Aviões de guerra norte-americanos mataram nesta quinta-feira o suposto líder da Al Qaeda na Somália durante um bombardeio à cidade Dusamareb. Cerca de outras 30 pessoas também não sobreviveram, na maior vitória de Washington em 12 meses de ofensivas contra insurgentes somalis.

Rebeldes confirmaram à agência Reuters a morte de Aden Hashi Ayro, acusado de liderar militantes da Al Shabaab responsabilizados por ofensivas contra tropas do governo somali e aliados etíopes.
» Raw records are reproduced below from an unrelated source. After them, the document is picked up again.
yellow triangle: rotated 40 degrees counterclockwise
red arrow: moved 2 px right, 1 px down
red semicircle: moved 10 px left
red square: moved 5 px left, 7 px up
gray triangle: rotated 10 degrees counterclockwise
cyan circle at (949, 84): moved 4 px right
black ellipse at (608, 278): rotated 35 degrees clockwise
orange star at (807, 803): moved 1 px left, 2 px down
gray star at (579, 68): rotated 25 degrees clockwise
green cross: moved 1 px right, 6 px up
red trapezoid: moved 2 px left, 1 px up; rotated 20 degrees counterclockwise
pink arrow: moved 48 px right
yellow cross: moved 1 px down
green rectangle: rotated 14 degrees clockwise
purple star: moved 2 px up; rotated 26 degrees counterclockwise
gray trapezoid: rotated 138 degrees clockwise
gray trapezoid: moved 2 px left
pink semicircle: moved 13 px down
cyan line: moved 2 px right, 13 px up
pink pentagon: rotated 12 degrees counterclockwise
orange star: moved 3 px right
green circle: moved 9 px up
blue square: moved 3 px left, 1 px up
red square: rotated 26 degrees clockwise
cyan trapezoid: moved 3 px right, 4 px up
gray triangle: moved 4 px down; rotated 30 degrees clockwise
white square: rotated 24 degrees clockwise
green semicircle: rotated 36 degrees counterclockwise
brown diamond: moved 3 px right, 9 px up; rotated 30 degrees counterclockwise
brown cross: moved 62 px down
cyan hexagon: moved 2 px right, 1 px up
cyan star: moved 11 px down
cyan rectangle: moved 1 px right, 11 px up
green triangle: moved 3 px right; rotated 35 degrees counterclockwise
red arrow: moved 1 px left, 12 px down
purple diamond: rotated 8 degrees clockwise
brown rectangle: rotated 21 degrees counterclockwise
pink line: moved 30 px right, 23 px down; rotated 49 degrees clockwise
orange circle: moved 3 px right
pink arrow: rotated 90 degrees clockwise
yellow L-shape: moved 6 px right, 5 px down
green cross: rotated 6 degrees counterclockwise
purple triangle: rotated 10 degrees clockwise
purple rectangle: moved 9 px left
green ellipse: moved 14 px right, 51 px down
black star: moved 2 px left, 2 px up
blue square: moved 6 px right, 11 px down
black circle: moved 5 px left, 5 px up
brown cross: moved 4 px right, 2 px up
O governo dos EUA confirmou a sua responsabilidade pelo ataque.

AP/IntelCenter
Aden Hashi Ayro, suposto líder da Al Qaeda na Somália morto em ofensiva dos EUA ao país
Aden Hashi Ayro, suposto líder da Al Qaeda na Somália morto em ofensiva dos EUA ao país

A Al Shabaab é um braço armado da União das Cortes Islâmicas (UCI), que controlava o centro e o sul da Somália até ser expulsa por tropas etíopes no início de 2007. Os EUA consideram o grupo uma organização terrorista.

"Aviões de infiéis bombardearam Dusamareb", afirmou Mukhtar Ali Robow, porta-voz da Shabaab. "Duas de nossas pessoas importantes morreram, incluindo Ayro".

Um morador local afirmou que 30 corpos foram encontrados nos destroços da casa atingida. A morte de Ayro pode aumentar o número de ataques realizados por sua organização, que afirma estar travando uma "jihad" (guerra santa) para expulsar as tropas etíopes da Somália.

"Sua eliminação [de Aden hashi Ayro] é muito importante", afirmou M.J. Gohel, do instituto de estudos de segurança Fundação Ásia-Pacífico. "Mas a penetração da Al Qaeda na Somália é tão grande que ele será substituído. Sua morte foi um revés para os militantes, mas não um golpe mortal".

Moradores da cidade de Dusamareb, na região central da Somália, afirmaram que outro combatentes da Shabaab e foram mortos no ataque norte-americano, ao lado de civis que estavam no local.

Autoridades do Pentágono afirmaram que o Comando Central, a divisão das Forças Armadas norte-americanas responsável pela região, realizou o ataque em um "alvo conhecido da Al Qaeda", mas não divulgou mais detalhes.

Apesar de ter divulgado no passado que não havia tropas dos EUA na Somália, o porta-voz do Pentágono Bryan Whitman reconheceu nesta quinta-feira que pode haver alguns soldados norte-americanos no país.

Ao ser questionado sobre o número de militares nos EUA no país, Whitman respondeu: "Honestamente, não sei".